## DATA SECTION
┄┄┄┄┄┄
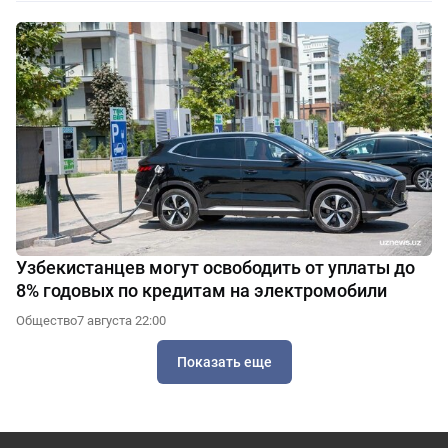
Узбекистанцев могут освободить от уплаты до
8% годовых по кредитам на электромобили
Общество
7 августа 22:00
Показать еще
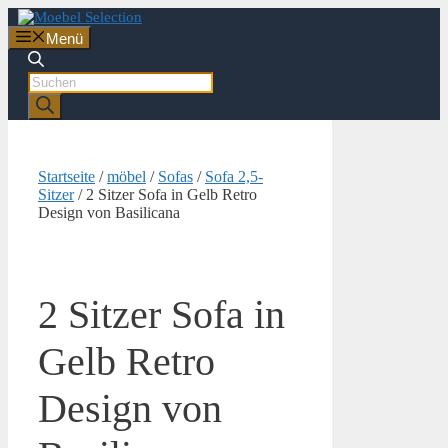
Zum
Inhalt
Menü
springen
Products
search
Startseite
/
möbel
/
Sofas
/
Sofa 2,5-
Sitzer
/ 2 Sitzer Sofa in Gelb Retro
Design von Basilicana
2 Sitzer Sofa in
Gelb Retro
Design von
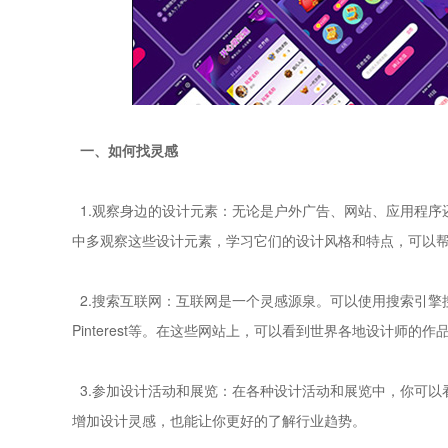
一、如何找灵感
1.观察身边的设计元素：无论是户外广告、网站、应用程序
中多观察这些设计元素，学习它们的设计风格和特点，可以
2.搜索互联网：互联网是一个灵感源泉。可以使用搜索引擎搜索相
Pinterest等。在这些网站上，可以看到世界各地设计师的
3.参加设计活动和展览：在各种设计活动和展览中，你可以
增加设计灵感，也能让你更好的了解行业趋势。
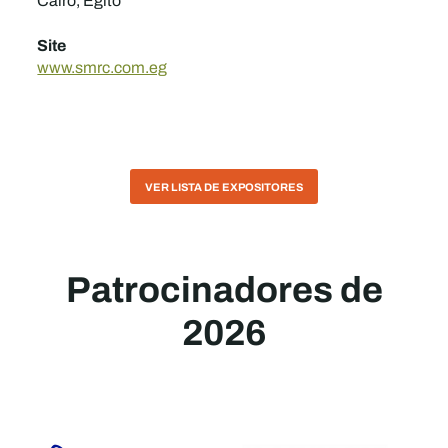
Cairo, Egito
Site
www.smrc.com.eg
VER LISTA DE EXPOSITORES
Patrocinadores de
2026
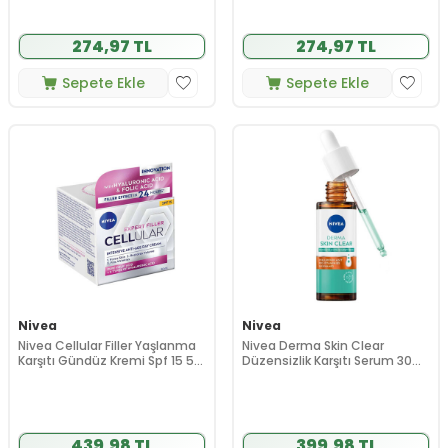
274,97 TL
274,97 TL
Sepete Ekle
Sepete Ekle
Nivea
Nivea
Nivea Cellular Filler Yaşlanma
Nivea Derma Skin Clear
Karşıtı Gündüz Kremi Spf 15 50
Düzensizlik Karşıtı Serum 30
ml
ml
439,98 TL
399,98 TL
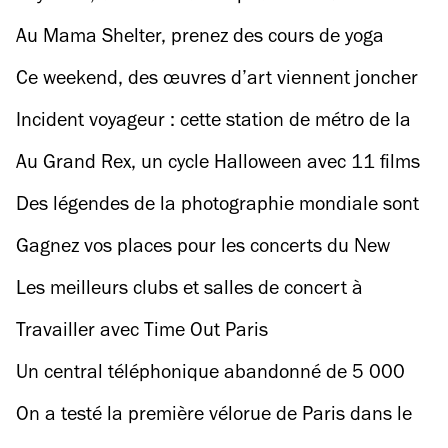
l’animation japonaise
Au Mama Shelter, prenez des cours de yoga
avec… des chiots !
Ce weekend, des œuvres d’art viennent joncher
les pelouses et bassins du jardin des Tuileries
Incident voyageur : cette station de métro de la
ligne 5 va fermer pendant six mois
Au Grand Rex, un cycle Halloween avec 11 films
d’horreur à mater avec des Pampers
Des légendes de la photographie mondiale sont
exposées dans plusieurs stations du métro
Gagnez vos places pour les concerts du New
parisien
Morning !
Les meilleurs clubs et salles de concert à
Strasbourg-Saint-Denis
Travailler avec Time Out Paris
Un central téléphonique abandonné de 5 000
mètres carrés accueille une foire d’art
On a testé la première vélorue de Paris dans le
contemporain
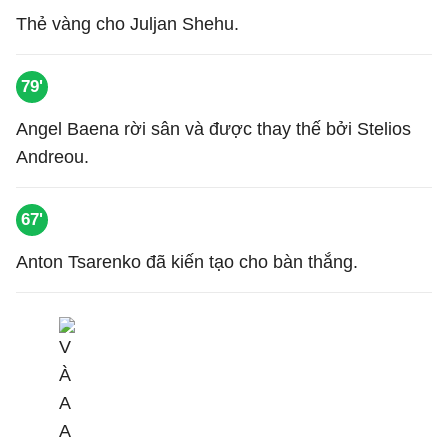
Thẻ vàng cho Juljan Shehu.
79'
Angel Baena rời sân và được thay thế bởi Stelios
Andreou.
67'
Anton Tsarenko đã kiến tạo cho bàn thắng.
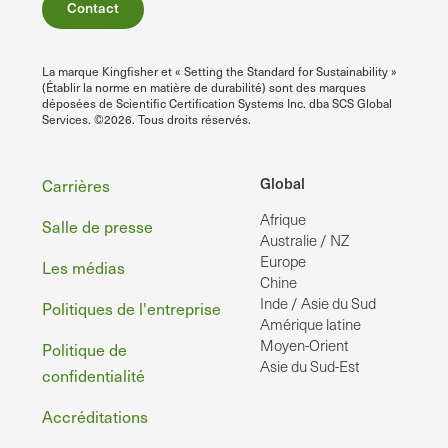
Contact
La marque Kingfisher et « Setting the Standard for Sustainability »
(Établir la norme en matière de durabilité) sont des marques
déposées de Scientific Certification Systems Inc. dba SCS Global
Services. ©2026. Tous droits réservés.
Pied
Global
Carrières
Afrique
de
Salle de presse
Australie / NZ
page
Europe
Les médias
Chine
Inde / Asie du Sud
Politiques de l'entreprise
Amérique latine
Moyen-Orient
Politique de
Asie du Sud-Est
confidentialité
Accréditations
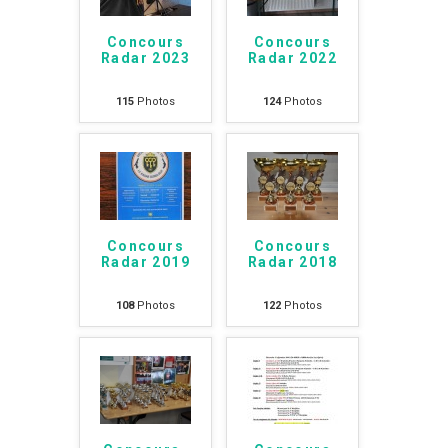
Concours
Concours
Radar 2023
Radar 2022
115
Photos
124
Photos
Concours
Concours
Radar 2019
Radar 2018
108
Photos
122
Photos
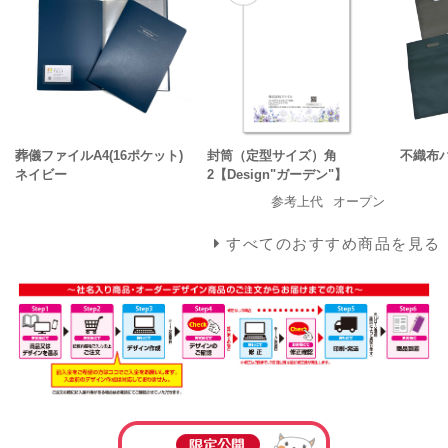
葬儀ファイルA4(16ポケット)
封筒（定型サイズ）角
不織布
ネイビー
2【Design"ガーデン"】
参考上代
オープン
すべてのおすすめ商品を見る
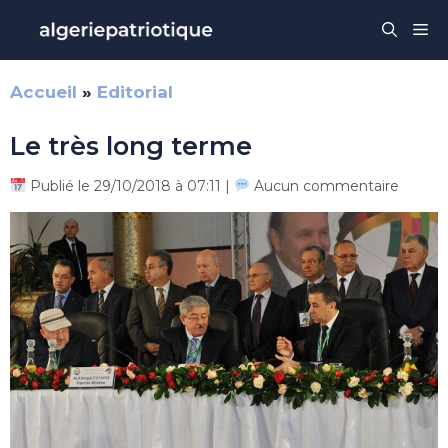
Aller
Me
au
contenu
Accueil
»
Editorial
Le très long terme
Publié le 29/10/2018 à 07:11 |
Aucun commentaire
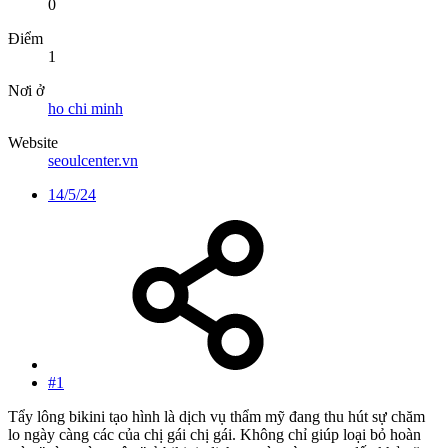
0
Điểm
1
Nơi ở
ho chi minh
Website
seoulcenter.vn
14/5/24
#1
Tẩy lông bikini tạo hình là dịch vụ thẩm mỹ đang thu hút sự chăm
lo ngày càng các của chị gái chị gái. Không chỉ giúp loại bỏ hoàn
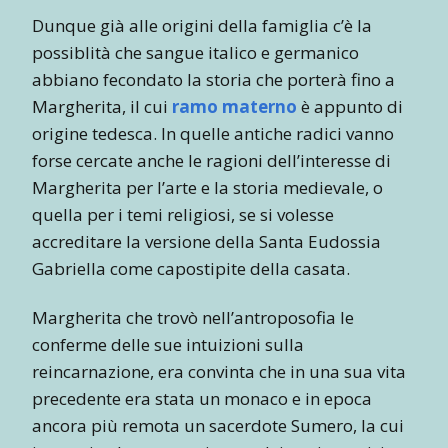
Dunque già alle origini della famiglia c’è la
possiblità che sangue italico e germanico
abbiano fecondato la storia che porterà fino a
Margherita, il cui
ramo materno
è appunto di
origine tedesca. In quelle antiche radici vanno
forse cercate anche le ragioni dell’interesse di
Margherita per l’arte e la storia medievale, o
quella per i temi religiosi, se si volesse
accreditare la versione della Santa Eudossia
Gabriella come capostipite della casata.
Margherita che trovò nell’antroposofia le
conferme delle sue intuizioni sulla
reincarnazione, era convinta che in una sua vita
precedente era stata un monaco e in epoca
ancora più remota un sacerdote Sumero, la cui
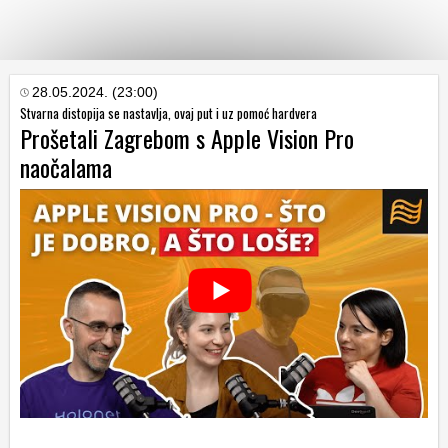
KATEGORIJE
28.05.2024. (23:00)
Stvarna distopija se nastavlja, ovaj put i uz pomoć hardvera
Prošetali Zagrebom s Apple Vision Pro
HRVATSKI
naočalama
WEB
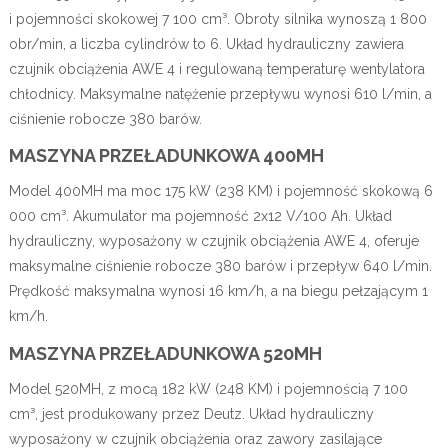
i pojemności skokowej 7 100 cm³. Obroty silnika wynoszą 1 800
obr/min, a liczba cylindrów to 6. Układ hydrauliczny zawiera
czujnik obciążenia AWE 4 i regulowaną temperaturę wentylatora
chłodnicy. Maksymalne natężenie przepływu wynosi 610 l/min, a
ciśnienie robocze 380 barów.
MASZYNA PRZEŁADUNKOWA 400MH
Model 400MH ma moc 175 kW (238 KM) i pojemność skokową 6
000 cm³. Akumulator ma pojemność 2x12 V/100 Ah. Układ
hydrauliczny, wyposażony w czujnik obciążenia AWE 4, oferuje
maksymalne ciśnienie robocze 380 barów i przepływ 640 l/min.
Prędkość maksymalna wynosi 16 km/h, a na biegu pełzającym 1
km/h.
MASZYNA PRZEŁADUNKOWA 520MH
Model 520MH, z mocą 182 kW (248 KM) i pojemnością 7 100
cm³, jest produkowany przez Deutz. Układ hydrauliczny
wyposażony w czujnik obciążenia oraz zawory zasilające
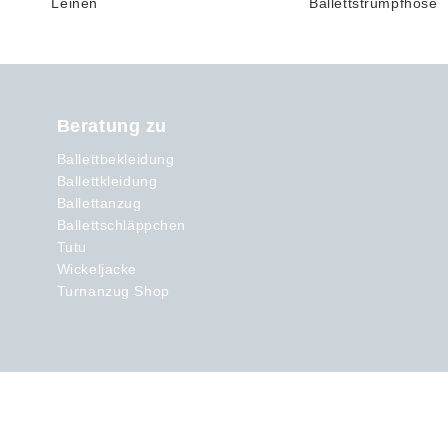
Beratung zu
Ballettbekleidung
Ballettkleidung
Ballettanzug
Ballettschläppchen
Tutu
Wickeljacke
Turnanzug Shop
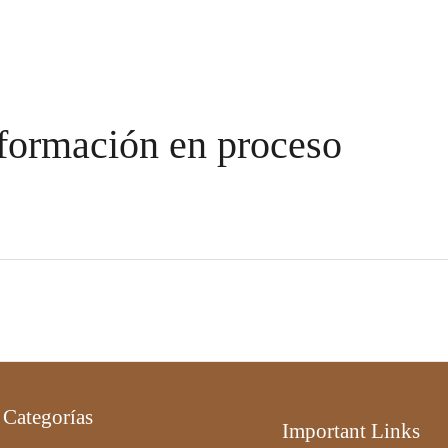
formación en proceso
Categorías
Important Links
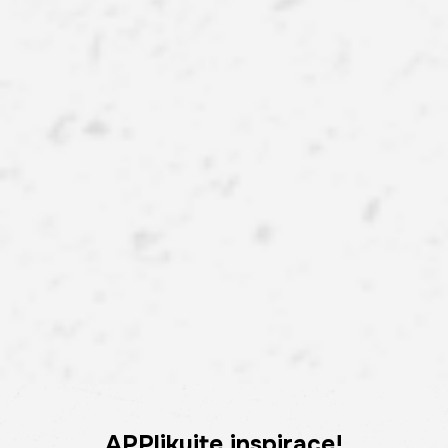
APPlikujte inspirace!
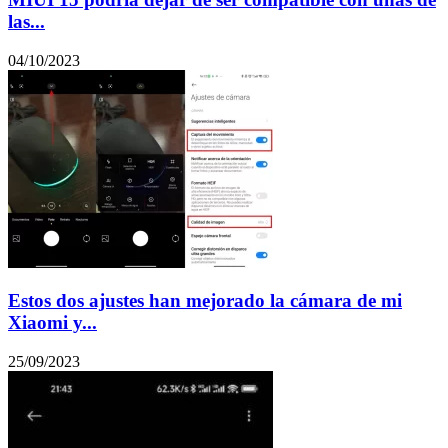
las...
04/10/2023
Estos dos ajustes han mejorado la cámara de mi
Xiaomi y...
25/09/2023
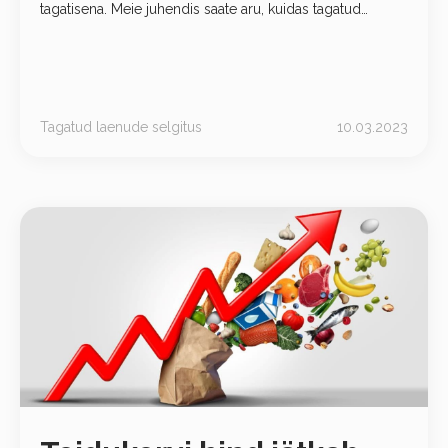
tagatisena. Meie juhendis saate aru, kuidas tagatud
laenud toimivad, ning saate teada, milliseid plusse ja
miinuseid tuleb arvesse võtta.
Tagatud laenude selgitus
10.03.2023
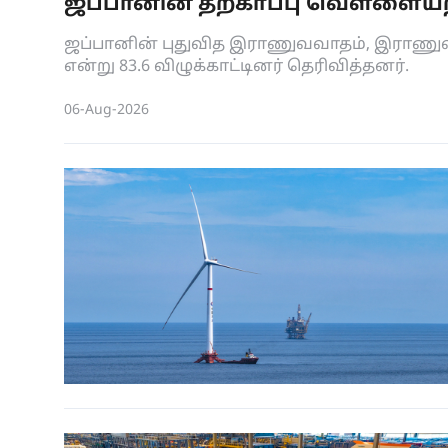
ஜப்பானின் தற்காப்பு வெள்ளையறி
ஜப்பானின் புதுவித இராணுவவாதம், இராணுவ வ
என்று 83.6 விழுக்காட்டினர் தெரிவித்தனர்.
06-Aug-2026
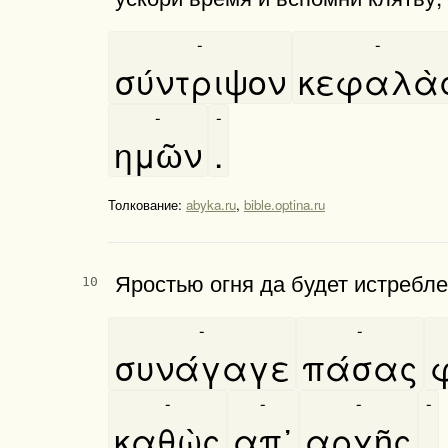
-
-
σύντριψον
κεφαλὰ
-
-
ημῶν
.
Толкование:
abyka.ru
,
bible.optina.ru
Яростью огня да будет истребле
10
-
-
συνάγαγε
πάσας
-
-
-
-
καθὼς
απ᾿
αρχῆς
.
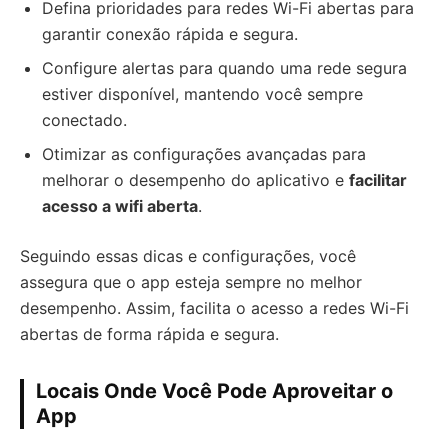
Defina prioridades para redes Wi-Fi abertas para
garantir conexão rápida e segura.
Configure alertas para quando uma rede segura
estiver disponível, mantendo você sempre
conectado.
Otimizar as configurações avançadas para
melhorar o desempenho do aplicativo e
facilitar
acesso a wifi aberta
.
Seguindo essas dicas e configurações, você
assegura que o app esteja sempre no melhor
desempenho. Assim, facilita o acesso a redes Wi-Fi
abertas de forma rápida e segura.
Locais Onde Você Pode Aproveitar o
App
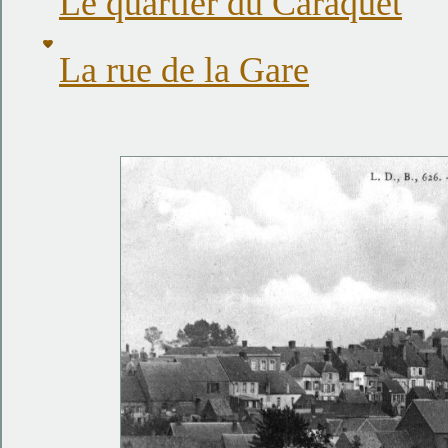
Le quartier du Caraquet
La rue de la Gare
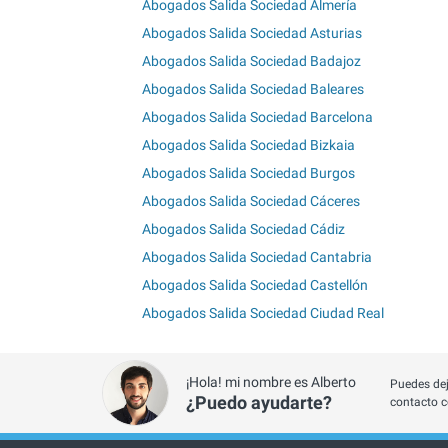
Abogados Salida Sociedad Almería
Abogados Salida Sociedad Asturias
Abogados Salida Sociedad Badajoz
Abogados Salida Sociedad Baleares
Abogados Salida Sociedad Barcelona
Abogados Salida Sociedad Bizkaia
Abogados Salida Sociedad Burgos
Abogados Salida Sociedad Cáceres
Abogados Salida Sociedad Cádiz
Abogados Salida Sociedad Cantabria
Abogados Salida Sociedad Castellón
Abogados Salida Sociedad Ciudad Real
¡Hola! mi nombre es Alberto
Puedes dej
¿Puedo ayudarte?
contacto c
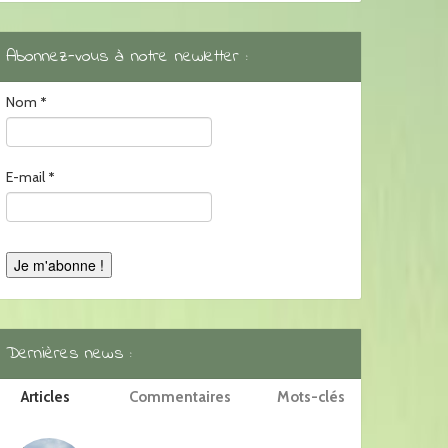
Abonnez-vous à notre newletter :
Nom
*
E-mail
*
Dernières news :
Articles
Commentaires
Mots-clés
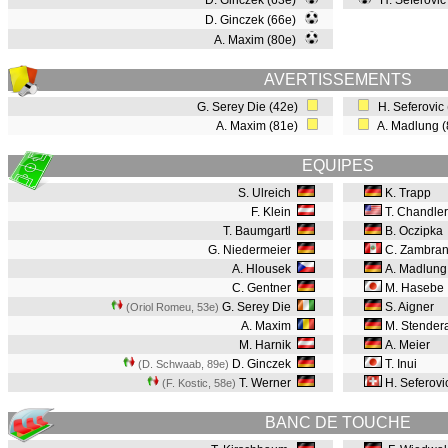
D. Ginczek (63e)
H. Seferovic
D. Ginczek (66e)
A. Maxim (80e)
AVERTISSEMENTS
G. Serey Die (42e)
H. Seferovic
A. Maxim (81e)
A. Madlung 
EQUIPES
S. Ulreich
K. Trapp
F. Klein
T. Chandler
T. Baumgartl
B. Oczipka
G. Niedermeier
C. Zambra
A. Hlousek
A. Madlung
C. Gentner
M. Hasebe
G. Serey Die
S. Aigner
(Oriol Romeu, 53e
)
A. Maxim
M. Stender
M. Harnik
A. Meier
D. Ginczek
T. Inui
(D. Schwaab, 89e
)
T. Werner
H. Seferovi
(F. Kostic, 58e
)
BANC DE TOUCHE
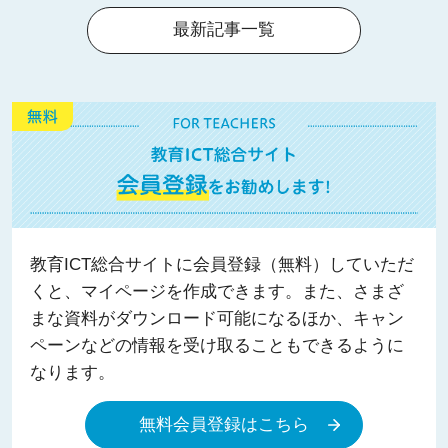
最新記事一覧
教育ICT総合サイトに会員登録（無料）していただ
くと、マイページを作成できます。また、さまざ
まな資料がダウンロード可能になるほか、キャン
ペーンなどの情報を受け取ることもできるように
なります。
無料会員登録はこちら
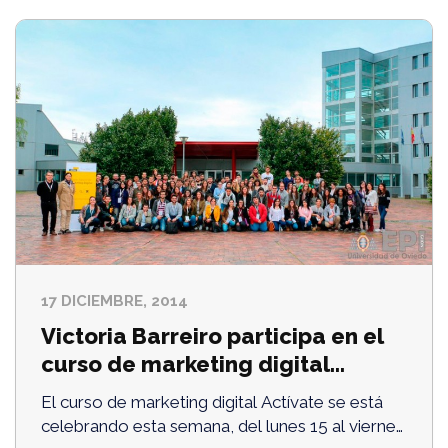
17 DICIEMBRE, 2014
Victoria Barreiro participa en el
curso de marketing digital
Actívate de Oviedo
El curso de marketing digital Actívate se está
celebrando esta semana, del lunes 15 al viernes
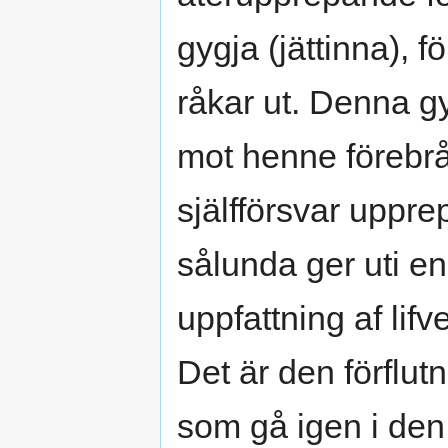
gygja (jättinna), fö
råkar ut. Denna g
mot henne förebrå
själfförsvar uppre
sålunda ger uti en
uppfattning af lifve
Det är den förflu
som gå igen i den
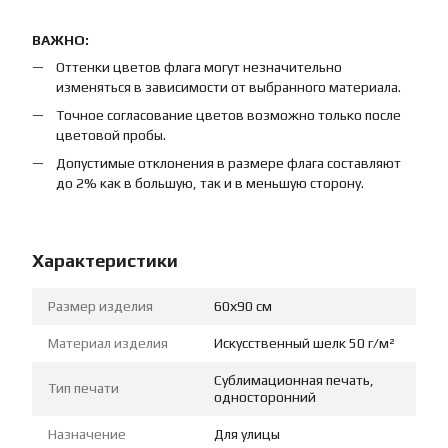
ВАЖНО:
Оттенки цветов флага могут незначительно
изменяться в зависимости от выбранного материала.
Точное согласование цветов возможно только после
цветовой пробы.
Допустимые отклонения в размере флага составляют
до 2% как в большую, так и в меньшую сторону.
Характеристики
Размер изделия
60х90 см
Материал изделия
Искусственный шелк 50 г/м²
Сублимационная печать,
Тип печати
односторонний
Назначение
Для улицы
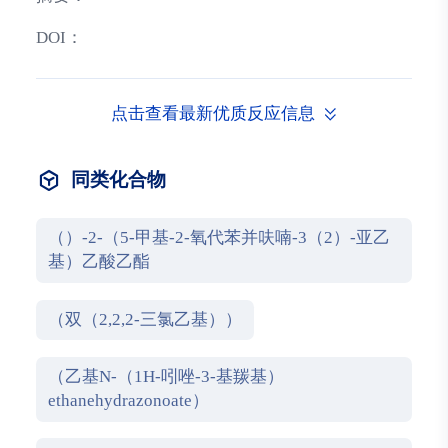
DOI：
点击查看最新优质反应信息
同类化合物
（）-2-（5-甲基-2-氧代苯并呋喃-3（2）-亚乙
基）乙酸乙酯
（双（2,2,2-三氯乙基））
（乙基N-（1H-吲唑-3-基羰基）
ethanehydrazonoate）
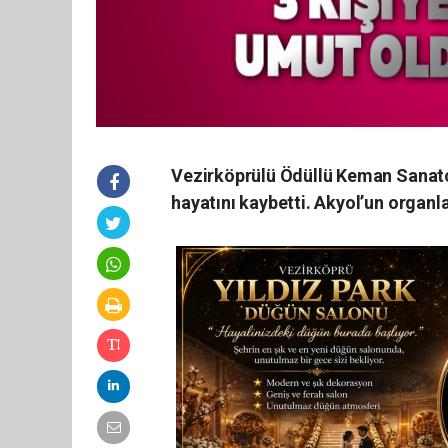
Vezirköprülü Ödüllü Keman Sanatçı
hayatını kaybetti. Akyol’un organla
┄┄┄┄┄┄
## REQUIRED ACTION
Everything above from the line that has "Abonnez-vous à notre" down to the line that has "Допустимые отклонения в" should be output exactly, with both of those lines included. Leave the pictures behind.

## ANSWER TO THIS EXERCISE
Abonnez-vous à notre newletter :
Nom
*
E-mail
*
Dernières news :
Articles
Commentaires
Mots-clés
D. Ginczek (63e)
H. Seferovic
D. Ginczek (66e)
A. Maxim (80e)
AVERTISSEMENTS
G. Serey Die (42e)
H. Seferovic
A. Maxim (81e)
A. Madlung 
EQUIPES
S. Ulreich
K. Trapp
F. Klein
T. Chandler
T. Baumgartl
B. Oczipka
G. Niedermeier
C. Zambra
A. Hlousek
A. Madlung
C. Gentner
M. Hasebe
G. Serey Die
S. Aigner
(Oriol Romeu, 53e
)
A. Maxim
M. Stender
M. Harnik
A. Meier
D. Ginczek
T. Inui
(D. Schwaab, 89e
)
T. Werner
H. Seferovi
(F. Kostic, 58e
)
BANC DE TOUCHE
最新記事一覧
教育ICT総合サイトに会員登録（無料）していただ
くと、マイページを作成できます。また、さまざ
まな資料がダウンロード可能になるほか、キャン
ペーンなどの情報を受け取ることもできるように
なります。
無料会員登録はこちら
17 DICIEMBRE, 2014
Victoria Barreiro participa en el
curso de marketing digital
Actívate de Oviedo
El curso de marketing digital Actívate se está
celebrando esta semana, del lunes 15 al viernes
gygja (jättinna), fö
råkar ut. Denna g
mot henne förebrå
själfförsvar uppre
sålunda ger uti en
uppfattning af lifve
Det är den förflu
som gå igen i den
ВАЖНО:
Оттенки цветов флага могут незначительно
изменяться в зависимости от выбранного материала.
Точное согласование цветов возможно только после
цветовой пробы.
Допустимые отклонения в размере флага составляют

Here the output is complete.